ACTIVITY >> Exclude the pictures, then quote exactly the lines from the one holding "de pelo que será tendencia en el resto del" through the last line of the records.

Stored data entries
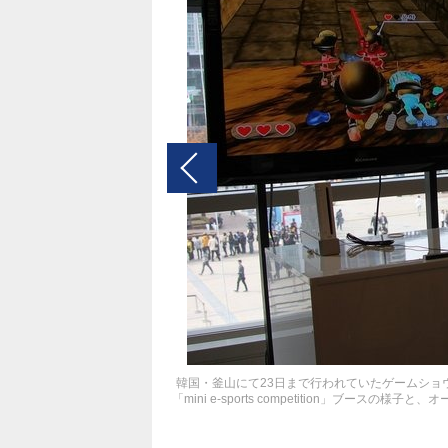
韓国・釜山にて23日まで行われていたゲームショウ
「mini e-sports competition」ブースの様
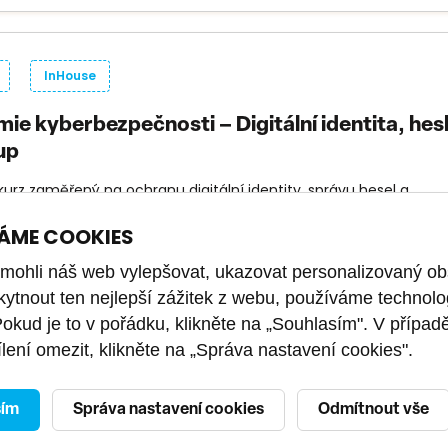
InHouse
ie kyberbezpečnosti – Digitální identita, hes
up
 kurz zaměřený na ochranu digitální identity, správu hesel a
rové ověřování. Naučí bezpečně pracovat s přístupy a rozpozna
taci účtu.
ÁME COOKIES
DÉLKA KURZU
KÓD KURZU
JAZYK
ohli náš web vylepšovat, ukazovat personalizovaný ob
adní
3 hodiny
PU26010012
kytnout ten nejlepší zážitek z webu, používáme technolo
Pokud je to v pořádku, klikněte na „Souhlasím". V případ
lení omezit, klikněte na „Správa nastavení cookies".
InHouse
sím
Správa nastavení cookies
Odmítnout vše
ie kyberbezpečnosti – Incident response pr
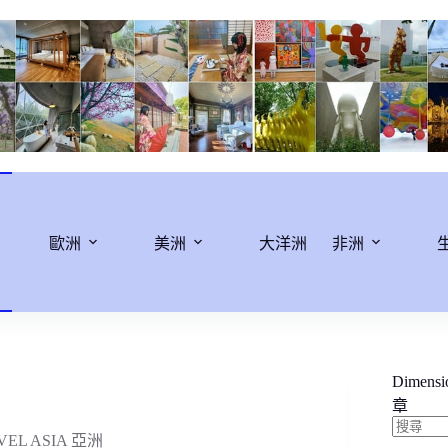
歐洲
美洲
大洋洲
非洲
Dimens
章
VEL ASIA 亞洲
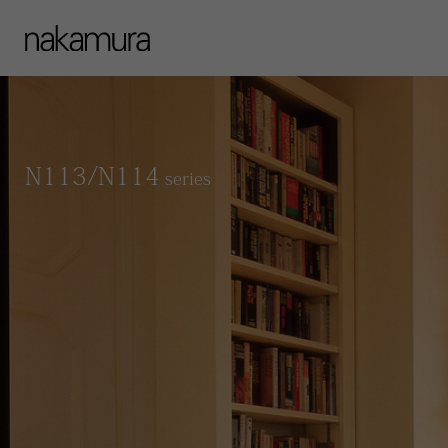
N113/N114
series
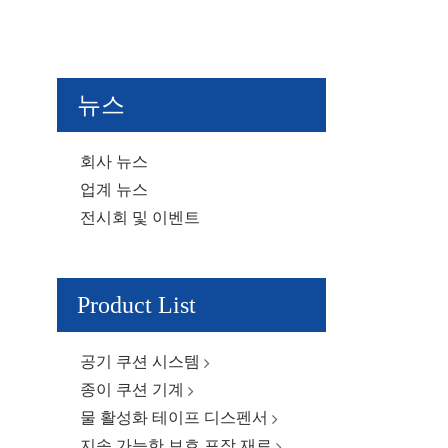
뉴스
회사 뉴스
업계 뉴스
전시회 및 이벤트
Product List
공기 쿠션 시스템
종이 쿠션 기계
물 활성화 테이프 디스펜서
지속 가능한 보호 포장 재료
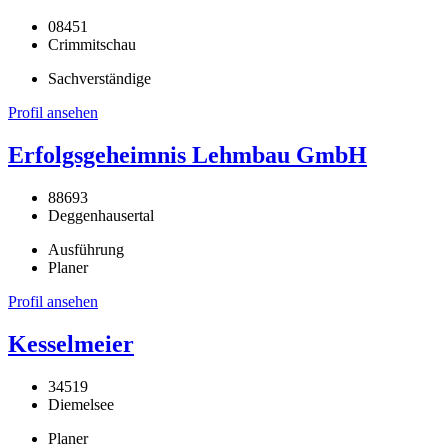
08451
Crimmitschau
Sachverständige
Profil ansehen
Erfolgsgeheimnis Lehmbau GmbH
88693
Deggenhausertal
Ausführung
Planer
Profil ansehen
Kesselmeier
34519
Diemelsee
Planer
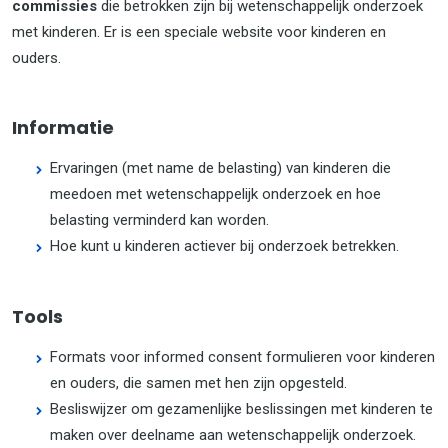
commissies
die betrokken zijn bij wetenschappelijk onderzoek
met kinderen. Er is een speciale website voor kinderen en
ouders.
Informatie
Ervaringen (met name de belasting) van kinderen die
meedoen met wetenschappelijk onderzoek en hoe
belasting verminderd kan worden.
Hoe kunt u kinderen actiever bij onderzoek betrekken.
Tools
Formats voor informed consent formulieren voor kinderen
en ouders, die samen met hen zijn opgesteld.
Besliswijzer om gezamenlijke beslissingen met kinderen te
maken over deelname aan wetenschappelijk onderzoek.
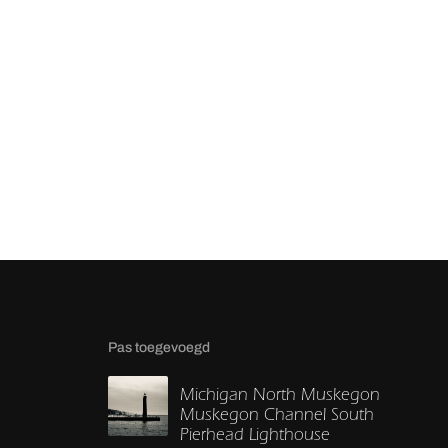
Pas toegevoegd
Michigan North Muskegon
Muskegon Channel South
Pierhead Lighthouse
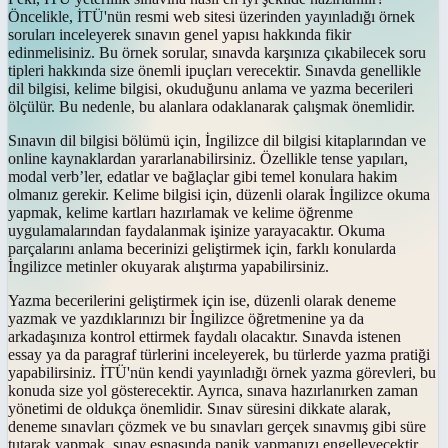
Öncelikle, İTÜ'nün resmi web sitesi üzerinden yayınladığı örnek
soruları inceleyerek sınavın genel yapısı hakkında fikir
edinmelisiniz. Bu örnek sorular, sınavda karşınıza çıkabilecek soru
tipleri hakkında size önemli ipuçları verecektir. Sınavda genellikle
dil bilgisi, kelime bilgisi, okuduğunu anlama ve yazma becerileri
ölçülür. Bu nedenle, bu alanlara odaklanarak çalışmak önemlidir.
Sınavın dil bilgisi bölümü için, İngilizce dil bilgisi kitaplarından ve
online kaynaklardan yararlanabilirsiniz. Özellikle tense yapıları,
modal verb’ler, edatlar ve bağlaçlar gibi temel konulara hakim
olmanız gerekir. Kelime bilgisi için, düzenli olarak İngilizce okuma
yapmak, kelime kartları hazırlamak ve kelime öğrenme
uygulamalarından faydalanmak işinize yarayacaktır. Okuma
parçalarını anlama becerinizi geliştirmek için, farklı konularda
İngilizce metinler okuyarak alıştırma yapabilirsiniz.
Yazma becerilerini geliştirmek için ise, düzenli olarak deneme
yazmak ve yazdıklarınızı bir İngilizce öğretmenine ya da
arkadaşınıza kontrol ettirmek faydalı olacaktır. Sınavda istenen
essay ya da paragraf türlerini inceleyerek, bu türlerde yazma pratiği
yapabilirsiniz. İTÜ'nün kendi yayınladığı örnek yazma görevleri, bu
konuda size yol gösterecektir. Ayrıca, sınava hazırlanırken zaman
yönetimi de oldukça önemlidir. Sınav süresini dikkate alarak,
deneme sınavları çözmek ve bu sınavları gerçek sınavmış gibi süre
tutarak yapmak, sınav esnasında panik yapmanızı engelleyecektir.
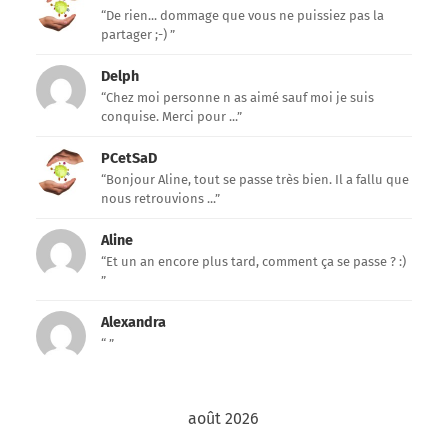
“De rien... dommage que vous ne puissiez pas la
partager ;-) ”
Delph
“Chez moi personne n as aimé sauf moi je suis
conquise. Merci pour ...”
PCetSaD
“Bonjour Aline, tout se passe très bien. Il a fallu que
nous retrouvions ...”
Aline
“Et un an encore plus tard, comment ça se passe ? :)
”
Alexandra
“ ”
août 2026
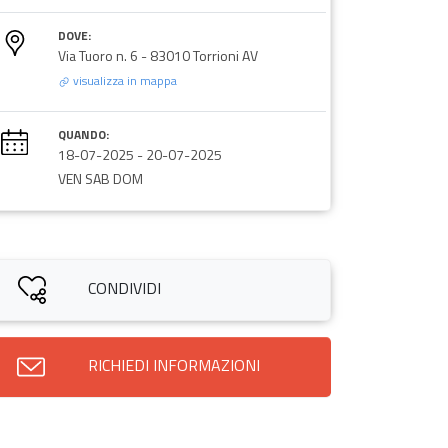
DOVE:
Via Tuoro n. 6 - 83010 Torrioni AV
visualizza in mappa
QUANDO:
18-07-2025
-
20-07-2025
VEN SAB DOM
CONDIVIDI
RICHIEDI INFORMAZIONI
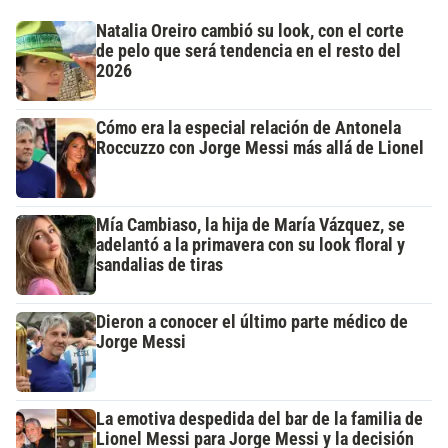
Natalia Oreiro cambió su look, con el corte
de pelo que será tendencia en el resto del
2026
Cómo era la especial relación de Antonela
Roccuzzo con Jorge Messi más allá de Lionel
Mía Cambiaso, la hija de María Vázquez, se
adelantó a la primavera con su look floral y
sandalias de tiras
Dieron a conocer el último parte médico de
Jorge Messi
La emotiva despedida del bar de la familia de
Lionel Messi para Jorge Messi y la decisión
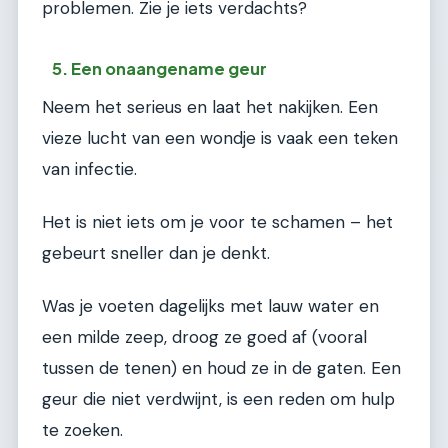
problemen. Zie je iets verdachts?
5. Een onaangename geur
Neem het serieus en laat het nakijken. Een
vieze lucht van een wondje is vaak een teken
van infectie.
Het is niet iets om je voor te schamen – het
gebeurt sneller dan je denkt.
Was je voeten dagelijks met lauw water en
een milde zeep, droog ze goed af (vooral
tussen de tenen) en houd ze in de gaten. Een
geur die niet verdwijnt, is een reden om hulp
te zoeken.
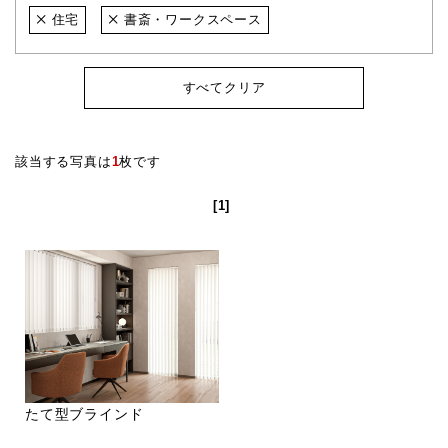
住宅
書斎・ワークスペース
すべてクリア
該当する写真は
1
枚です
[1]
たて型ブラインド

RESULT FOR THIS EXERCISE >>
de pelo que será tendencia en el resto del
2026
Cómo era la especial relación de Antonela
Roccuzzo con Jorge Messi más allá de Lionel
Mía Cambiaso, la hija de María Vázquez, se
adelantó a la primavera con su look floral y
sandalias de tiras
Dieron a conocer el último parte médico de
Jorge Messi
La emotiva despedida del bar de la familia de
Lionel Messi para Jorge Messi y la decisión
problemen. Zie je iets verdachts?
5. Een onaangename geur
Neem het serieus en laat het nakijken. Een
vieze lucht van een wondje is vaak een teken
van infectie.
Het is niet iets om je voor te schamen – het
gebeurt sneller dan je denkt.
Was je voeten dagelijks met lauw water en
een milde zeep, droog ze goed af (vooral
tussen de tenen) en houd ze in de gaten. Een
geur die niet verdwijnt, is een reden om hulp
te zoeken.
住宅
書斎・ワークスペース
すべてクリア
該当する写真は
1
枚です
[1]
たて型ブラインド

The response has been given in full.